In late summer 1998, I visited the world's premier collection of bamboos housed at Quail Botanic Garden in San Diego, and it started me thinking. I was impressed by the attitude of the stewards, volunteers mostly, who make me it their business to cultivate the place: every clump well-defined, runners neatly kempt, all plants labeled. I reveled in the bamboos: huge ones, tiny ones, yellow, purple, and every shade of green on sturdy jointed specimens of the 'world's most useful plant'. But, it was still Bambusa, including B. glaucescens, that nemesis of so many southern gardens. Like Chinese privet, it's an escapee from the days when anything considered slightly exotic got planted without concern for its impact on the plants around it. Our growing conditions are more than ideal for these plants. I truly believe if you excavated the top six inches of all th esoil in the Southeast, most of it would contain the underground runners of privet and bamboo. Sherman did less damage in my opinion, since flora returns quickly after fire, but can disappear altogether when choked out by these aggressive gangsta girls.
So I was torn, appreciating a magnificent collection of plants I have great prejudices against. What's next? A trip to the finest collection of those whitefly condominiums, a forest of green and varigated euonymous??
Herewith, a declaration of sorts: We in the South do things differently -- we say ya'll, eat grits, and consider shoes a winter sort of thing, unless there's a funeral or indoor wedding to attend. If we took traditional garden advice literally (handly gently, make one slice to cut, always include one piece of the crown), we'd never get our hardiest perennials divided. Lucky for us, little of our digging and hacking ever makes it to videotape; as long as the plants grow well, we're ok. These tips for fall perennial care come from many smart gardeners. Since much of this advice sounds like ruthless heresy, no sources will be identified. Try some yourself and feel free to send us your own, we'll keep your secrets, too.
Don't dig up everything: a three year old perennial needs to be dug 1) when it fails to bloom 2) when the clumb is so tightly packed with growth it almost heaves out of the ground 3) when the perennial bullies its companions in the bed by spreading too much.
Some perennials die out in the center and send new plants up on runners around or nearby. Dig up the offsets with a sharp trowel and plane one or two in the middle after you work in what's left of the mother plant.
Dig up the whole clump before you try to divide it, except for old monkey grass or densely vining groundcovers like Vincia Major. With these vigorous (some might say vicious) examples, sharpen your shovel and and chop out sections to replant elsewhere. The remainging plants will fill in over one season. To try and divide these conventionally will result in too many plants and a huge pharmacy bill after you get done at the back doctor.
Pot up any small offsets or divisions and grow on until spring; otherwise they'll likely rot in a wet winter.
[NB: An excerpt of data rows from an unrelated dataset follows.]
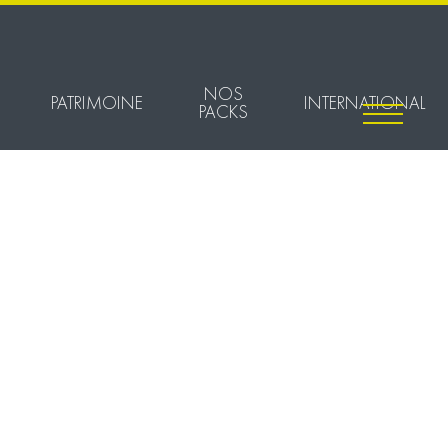
NOS
PATRIMOINE
INTERNATIONAL
PACKS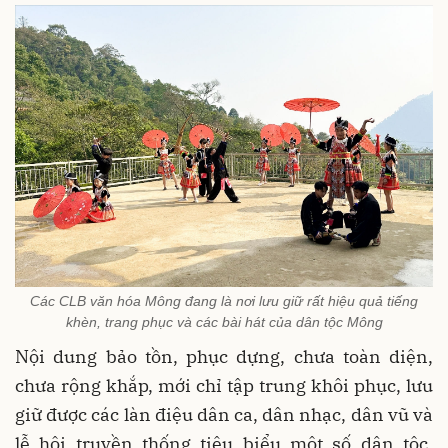
Các CLB văn hóa Mông đang là nơi lưu giữ rất hiệu quả tiếng
khèn, trang phục và các bài hát của dân tộc Mông
Nội dung bảo tồn, phục dựng, chưa toàn diện,
chưa rộng khắp, mới chỉ tập trung khôi phục, lưu
giữ được các làn điệu dân ca, dân nhạc, dân vũ và
lễ hội truyền thống tiêu biểu một số dân tộc.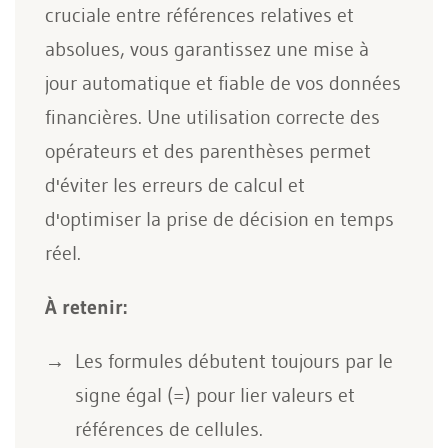
cruciale entre références relatives et
absolues, vous garantissez une mise à
jour automatique et fiable de vos données
financières. Une utilisation correcte des
opérateurs et des parenthèses permet
d'éviter les erreurs de calcul et
d'optimiser la prise de décision en temps
réel.
À retenir:
Les formules débutent toujours par le
signe égal (=) pour lier valeurs et
références de cellules.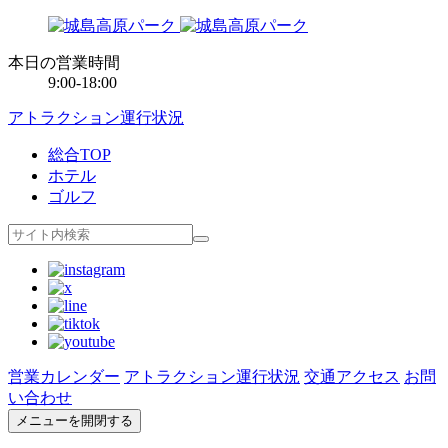
本日の営業時間
9:00-18:00
アトラクション運行状況
総合TOP
ホテル
ゴルフ
営業カレンダー
アトラクション運行状況
交通アクセス
お問
い合わせ
メニューを開閉する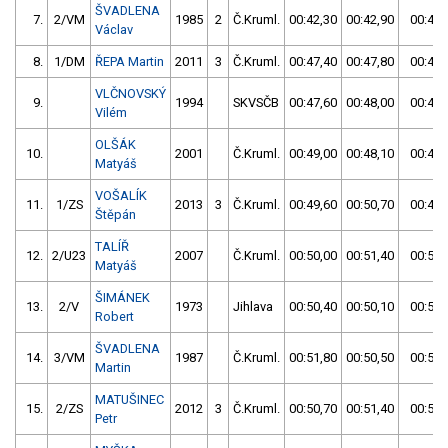
ŠVADLENA
7.
2/VM
1985
2
Č.Kruml.
00:42,30
00:42,90
00:42,
Václav
8.
1/DM
ŘEPA Martin
2011
3
Č.Kruml.
00:47,40
00:47,80
00:47,
VLČNOVSKÝ
9.
1994
SKVSČB
00:47,60
00:48,00
00:47,
Vilém
OLŠÁK
10.
2001
Č.Kruml.
00:49,00
00:48,10
00:48,
Matyáš
VOŠALÍK
11.
1/ZS
2013
3
Č.Kruml.
00:49,60
00:50,70
00:49,
Štěpán
TALÍŘ
12.
2/U23
2007
Č.Kruml.
00:50,00
00:51,40
00:50,
Matyáš
ŠIMÁNEK
13.
2/V
1973
Jihlava
00:50,40
00:50,10
00:50,
Robert
ŠVADLENA
14.
3/VM
1987
Č.Kruml.
00:51,80
00:50,50
00:50,
Martin
MATUŠINEC
15.
2/ZS
2012
3
Č.Kruml.
00:50,70
00:51,40
00:50,
Petr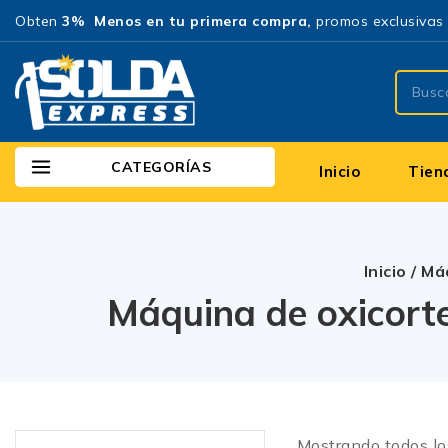
Obten
3% Menos en tu primera compra,
promos exclusivas 
CATEGORÍAS
Inicio
Tien
Inicio
/
Máq
Máquina de oxicorte
Mostrando todos l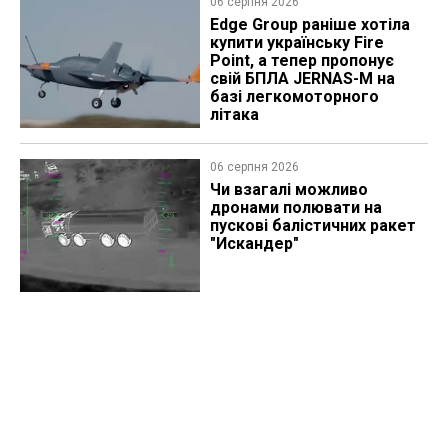
06 серпня 2026
Edge Group раніше хотіла
купити українську Fire
Point, а тепер пропонує
свій БПЛА JERNAS-M на
базі легкомоторного
літака
06 серпня 2026
Чи взагалі можливо
дронами полювати на
пускові балістичних ракет
"Искандер"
Center your attention on the roots and soil; here lies the beating heart of a perennial. Unless the soil crumbles easily, water the day before or at least the morning before you dig.
Dig with a shovel, shake the clump with a forked spade, and use your gloved hand to break it apart (if possible). To grow, each new plant must have some top growth, part of the crown, and some roots.
When it's not possible to break the plants apart, you must cut them, so choose the right tool for the job. Garden shears or kitchen knives may work for some plants, but most of us prefer a sharp machete, cane knife, or folding saw.
Work smart: put the clump on a cart, bench, or table for cutting. Knock off excess soil and always cut away from your body. Don't hold that clump between your knees while sawing away on it!